What the exercise asks - The entries below are to be transcribed in full, without their images.

Supplied data -
★ ★ ★
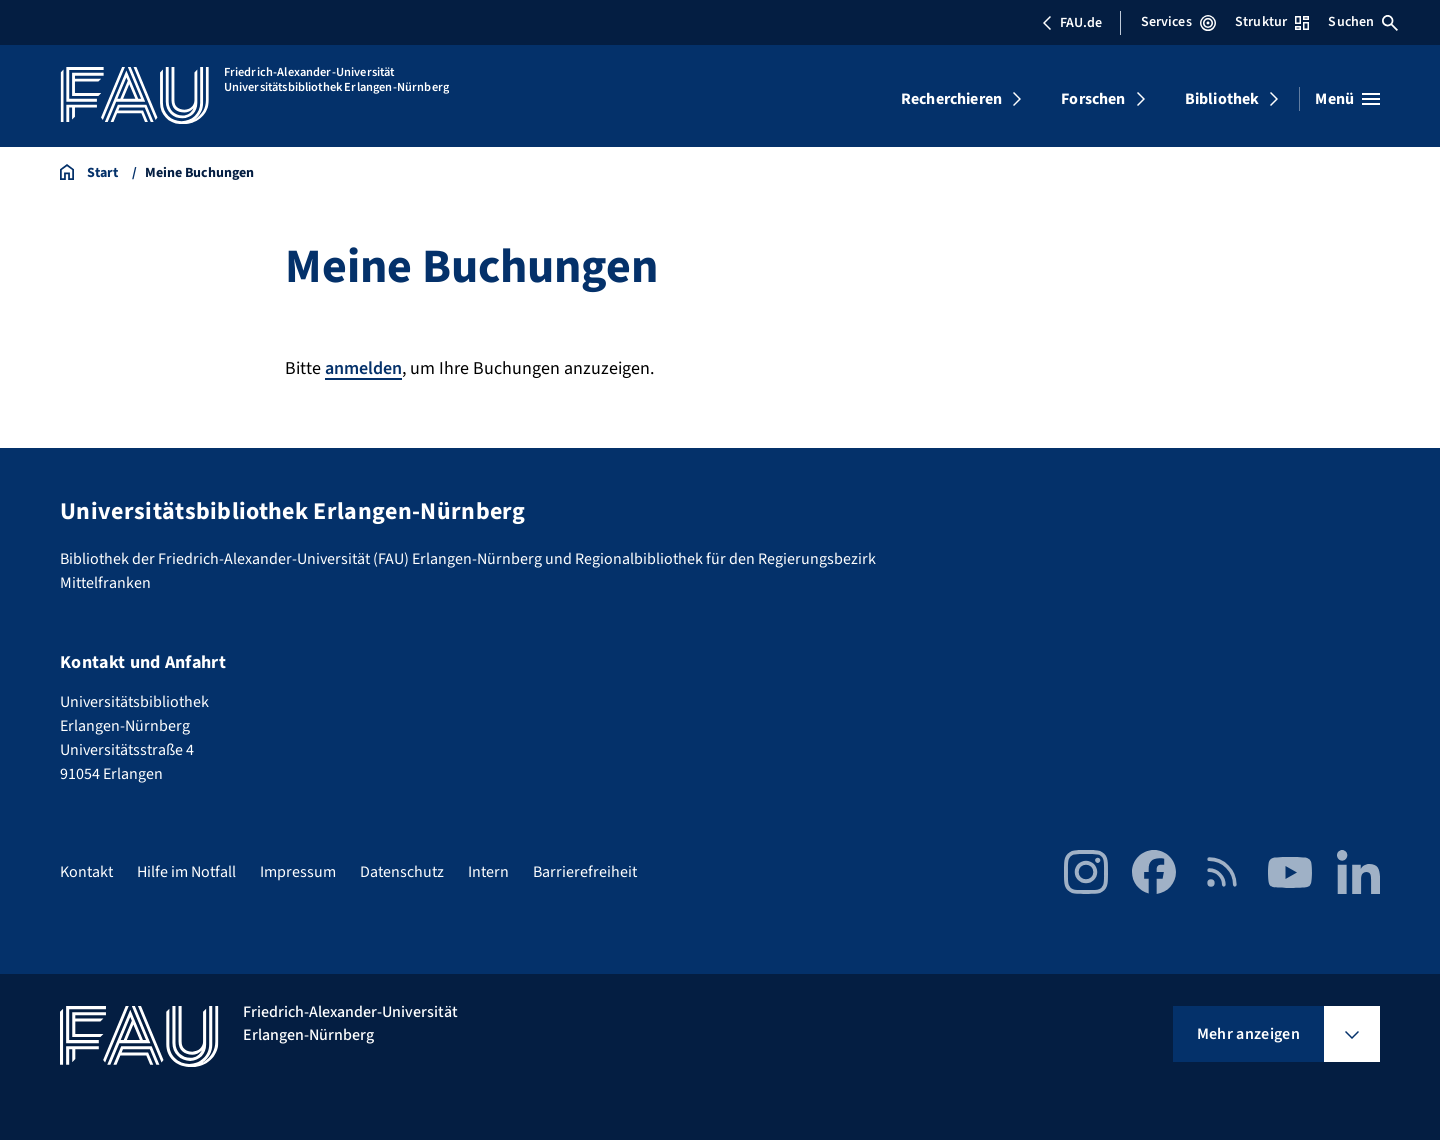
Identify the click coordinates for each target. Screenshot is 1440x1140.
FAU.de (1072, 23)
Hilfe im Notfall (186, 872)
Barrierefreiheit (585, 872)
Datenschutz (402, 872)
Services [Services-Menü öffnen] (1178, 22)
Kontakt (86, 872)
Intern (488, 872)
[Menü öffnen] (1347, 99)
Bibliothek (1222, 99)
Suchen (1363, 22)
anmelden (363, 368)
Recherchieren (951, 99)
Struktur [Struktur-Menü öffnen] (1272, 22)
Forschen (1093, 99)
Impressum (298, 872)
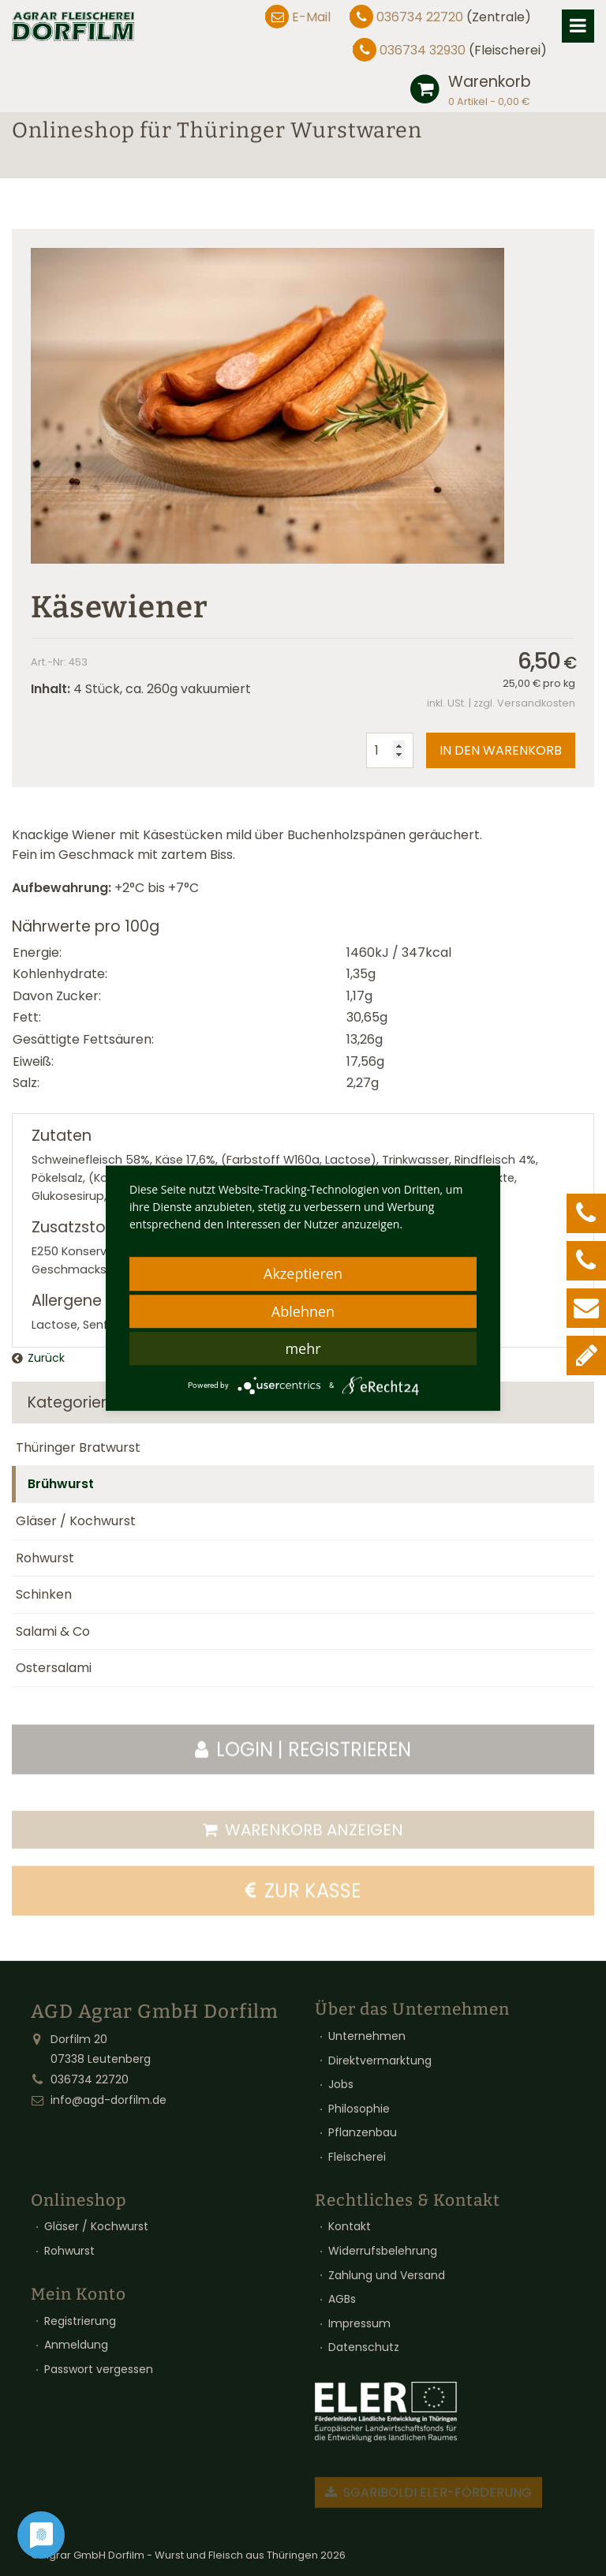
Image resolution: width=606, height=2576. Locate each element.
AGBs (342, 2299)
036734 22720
★ ★ ★
Task result -
Identify the click coordinates for each target. Screenshot is 1440x1140.
FAU.de (1072, 23)
Hilfe im Notfall (186, 872)
Barrierefreiheit (585, 872)
Datenschutz (402, 872)
Services [Services-Menü öffnen] (1178, 22)
Kontakt (86, 872)
Intern (488, 872)
[Menü öffnen] (1347, 99)
Bibliothek (1222, 99)
Suchen (1363, 22)
anmelden (363, 368)
Recherchieren (951, 99)
Struktur [Struktur-Menü öffnen] (1272, 22)
Forschen (1093, 99)
Impressum (298, 872)
Image resolution: width=606, height=2576. Locate each element.
AGBs (342, 2299)
036734 22720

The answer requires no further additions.